Brassington's a 20-year bank IT veteran, who most recently was head of IT client services management for RBS. Quintin Gomez, former group CTO for the transaction-monitoring company ITRS, and Derek Tullett, founder of the bond and derivatives trading house Tullett, are also part of executive team at ERN, which received $2 million in private funding from investors in 2012. 

The company plans to demo the product at the FinnovateEurope Conference in London on Feb 12 and 13. ERN, which would not name its clients, is initially working on a proof of concept for clients in the United Kingdom and Singapore in advance pilot testing. It also plans to target North America. The platform was developed internally, as was the analytics used to deliver marketing, electronic receipts and mobile coupons.  

ERN is entering a competitive market of providers claiming they can help card issuers and retailers figure out how to use "big data," or the harnessing of large amounts of data aggregated from a broad range of traditional internal transaction sources, as well as newer external sources such as social networks. In the case of Looop, the effort is to improve use of loyalty programs, which are often underused by consumers.

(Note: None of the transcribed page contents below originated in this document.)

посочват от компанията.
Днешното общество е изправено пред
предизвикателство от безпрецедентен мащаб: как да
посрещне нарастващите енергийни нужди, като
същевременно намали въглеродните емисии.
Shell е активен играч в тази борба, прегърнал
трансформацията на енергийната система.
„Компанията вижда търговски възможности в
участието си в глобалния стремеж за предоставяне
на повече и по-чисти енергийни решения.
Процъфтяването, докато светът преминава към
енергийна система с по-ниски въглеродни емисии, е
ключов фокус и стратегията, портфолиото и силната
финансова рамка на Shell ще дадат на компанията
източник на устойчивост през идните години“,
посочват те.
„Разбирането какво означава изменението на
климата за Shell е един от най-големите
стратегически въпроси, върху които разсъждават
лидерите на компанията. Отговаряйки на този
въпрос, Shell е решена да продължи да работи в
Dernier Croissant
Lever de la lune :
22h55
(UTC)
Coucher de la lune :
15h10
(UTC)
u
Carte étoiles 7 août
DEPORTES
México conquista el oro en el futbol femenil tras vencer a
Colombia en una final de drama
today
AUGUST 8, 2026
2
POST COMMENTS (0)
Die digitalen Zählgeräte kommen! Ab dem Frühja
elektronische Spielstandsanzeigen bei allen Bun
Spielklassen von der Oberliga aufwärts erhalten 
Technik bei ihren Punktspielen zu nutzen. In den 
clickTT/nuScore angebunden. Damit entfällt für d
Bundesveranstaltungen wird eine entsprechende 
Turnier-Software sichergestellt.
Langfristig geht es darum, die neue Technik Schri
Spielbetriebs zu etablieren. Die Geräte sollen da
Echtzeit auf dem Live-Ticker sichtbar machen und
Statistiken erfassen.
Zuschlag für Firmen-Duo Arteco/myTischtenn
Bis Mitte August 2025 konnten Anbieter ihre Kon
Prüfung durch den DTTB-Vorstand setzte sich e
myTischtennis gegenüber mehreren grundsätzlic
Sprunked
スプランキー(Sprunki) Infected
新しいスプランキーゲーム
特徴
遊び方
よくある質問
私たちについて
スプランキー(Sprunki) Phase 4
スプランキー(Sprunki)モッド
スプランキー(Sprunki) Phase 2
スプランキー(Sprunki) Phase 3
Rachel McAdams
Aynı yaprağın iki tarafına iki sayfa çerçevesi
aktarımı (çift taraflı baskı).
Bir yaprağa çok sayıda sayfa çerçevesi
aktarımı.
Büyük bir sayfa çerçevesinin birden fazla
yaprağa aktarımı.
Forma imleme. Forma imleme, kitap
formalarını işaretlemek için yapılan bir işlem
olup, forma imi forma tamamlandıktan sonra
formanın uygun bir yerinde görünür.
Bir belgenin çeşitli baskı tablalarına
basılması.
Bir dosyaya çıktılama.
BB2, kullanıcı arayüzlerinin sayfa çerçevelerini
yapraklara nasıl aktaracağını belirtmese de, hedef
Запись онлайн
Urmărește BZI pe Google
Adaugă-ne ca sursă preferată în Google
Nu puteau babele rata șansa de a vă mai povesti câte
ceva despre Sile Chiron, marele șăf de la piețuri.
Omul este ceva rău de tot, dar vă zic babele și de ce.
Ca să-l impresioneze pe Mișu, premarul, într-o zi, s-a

"We found that in the payment data that banks have access to, and the separate data that retailers [do], are not being truly used to its full extent," Rush says.

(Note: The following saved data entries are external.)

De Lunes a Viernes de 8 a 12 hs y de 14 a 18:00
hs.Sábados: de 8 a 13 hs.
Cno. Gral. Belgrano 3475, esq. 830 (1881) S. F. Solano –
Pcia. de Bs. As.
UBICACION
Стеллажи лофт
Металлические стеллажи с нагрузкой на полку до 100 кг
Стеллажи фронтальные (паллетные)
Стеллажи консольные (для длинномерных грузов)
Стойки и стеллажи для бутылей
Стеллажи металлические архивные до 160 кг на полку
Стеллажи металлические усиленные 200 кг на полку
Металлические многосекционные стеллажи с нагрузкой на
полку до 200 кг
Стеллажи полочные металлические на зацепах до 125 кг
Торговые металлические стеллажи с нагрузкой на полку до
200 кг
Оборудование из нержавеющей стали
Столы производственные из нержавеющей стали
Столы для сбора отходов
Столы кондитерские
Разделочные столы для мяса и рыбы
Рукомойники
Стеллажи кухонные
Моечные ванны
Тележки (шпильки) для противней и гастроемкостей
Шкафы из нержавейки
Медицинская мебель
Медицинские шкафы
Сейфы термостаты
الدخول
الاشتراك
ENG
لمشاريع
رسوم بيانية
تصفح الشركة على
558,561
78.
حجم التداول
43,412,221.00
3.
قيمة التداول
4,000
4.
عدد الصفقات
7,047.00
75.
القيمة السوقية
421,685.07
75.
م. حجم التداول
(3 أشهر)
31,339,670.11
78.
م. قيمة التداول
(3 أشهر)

To pull off the marriage between retailer and issuer, the data from the merchant has to be combined with the acquirer's data.

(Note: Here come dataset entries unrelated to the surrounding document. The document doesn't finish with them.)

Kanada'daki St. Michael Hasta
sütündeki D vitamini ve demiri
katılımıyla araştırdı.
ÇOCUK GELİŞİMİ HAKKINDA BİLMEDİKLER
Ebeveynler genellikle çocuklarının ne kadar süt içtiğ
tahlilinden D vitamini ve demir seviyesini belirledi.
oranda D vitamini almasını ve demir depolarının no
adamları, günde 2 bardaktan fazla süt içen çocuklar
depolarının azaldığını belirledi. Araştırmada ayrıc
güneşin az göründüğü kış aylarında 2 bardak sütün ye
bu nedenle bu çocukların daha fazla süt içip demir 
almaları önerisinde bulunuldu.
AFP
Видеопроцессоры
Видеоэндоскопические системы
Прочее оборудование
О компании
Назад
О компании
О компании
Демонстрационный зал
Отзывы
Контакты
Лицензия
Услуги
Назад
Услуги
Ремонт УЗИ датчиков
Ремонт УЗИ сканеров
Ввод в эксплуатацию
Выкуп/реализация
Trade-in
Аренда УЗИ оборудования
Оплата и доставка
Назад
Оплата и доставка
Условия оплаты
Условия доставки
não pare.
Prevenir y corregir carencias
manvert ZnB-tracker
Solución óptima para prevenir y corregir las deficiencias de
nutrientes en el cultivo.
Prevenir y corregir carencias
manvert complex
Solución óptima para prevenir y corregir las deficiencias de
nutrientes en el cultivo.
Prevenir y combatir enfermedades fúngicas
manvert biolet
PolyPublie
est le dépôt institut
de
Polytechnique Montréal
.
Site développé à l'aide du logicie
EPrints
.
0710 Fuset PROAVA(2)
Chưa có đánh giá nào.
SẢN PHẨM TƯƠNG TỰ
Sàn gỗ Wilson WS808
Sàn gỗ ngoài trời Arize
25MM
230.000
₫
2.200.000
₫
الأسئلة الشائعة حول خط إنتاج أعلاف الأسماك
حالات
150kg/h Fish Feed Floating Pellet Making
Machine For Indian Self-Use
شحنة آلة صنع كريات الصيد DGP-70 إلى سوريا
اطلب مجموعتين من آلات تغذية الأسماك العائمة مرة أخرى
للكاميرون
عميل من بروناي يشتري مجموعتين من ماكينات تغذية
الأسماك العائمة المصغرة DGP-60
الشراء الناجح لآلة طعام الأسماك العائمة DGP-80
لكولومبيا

"It's tough to get to that today, the payment ecosystem is fairly complicated. Where does the data reside within the merchant's information structure?," Philliou says.

ERN did not reveal specifically how its proprietary engine performs this, but contends Looop can process up to 100,000 transactions per second and can run alongside an existing payments infrastructure. "The real power of the data comes from bridging the gap between the two sets," Rush says.

The company is also working to ensure its programs are compliant with privacy and consumer opt-in laws in its target jurisdictions, Rush says, and is PCI and ISO 27001 compliant.

Other companies attempting to improve loyalty program use include Loylogic, which offers PointsPay, a product that allows loyalty points and miles to be instantly redeemed at the point of sale. Another effort is American Express' My Offers, which recommends and ranks merchant offers based on spending history and location, and Edo Interactive's Prewards, or virtual coupons redeemable via cards when used at the point of sale. Edo, whose clients include Fifth Third Bank and Ally Bank, also has a geolocation product that provides offers associated with nearby merchants. American Express is also plying bar-code technology to delivery rewards.

The amount of data being generated has vastly increased. The McKinsey Global Institute, for example, says that 15 out of 17 business sectors have more data stored per company than the U.S. Library of Congress, and IBM estimates that 90 percent of all data created in history has been generated in the past two years, which has ramifications for everything from marketing to security to compliance.  ERP's system aggregates data such as purchase trends, coupons claimed, behavioral trending, favorite brands and financial management tendencies to inform marketing and other customer-facing decisioning.   

While a $2 million investment is not huge, relatively speaking in the tech startup world, it can go a lot further today given reduced development costs, suggesting a number of other players will make the same play as ERN, Philliou says.

"There's been talk about these kinds of capabilities for years, but there is a reason why there's wind in the sail with this now. It's become fairly inexpensive in today's terms to pilot these types of initiatives. There's a lot of infrastructure to rent, such as the cloud…you can do this today and it doesn't cost as much money [as it would of in years past]" Philliou says.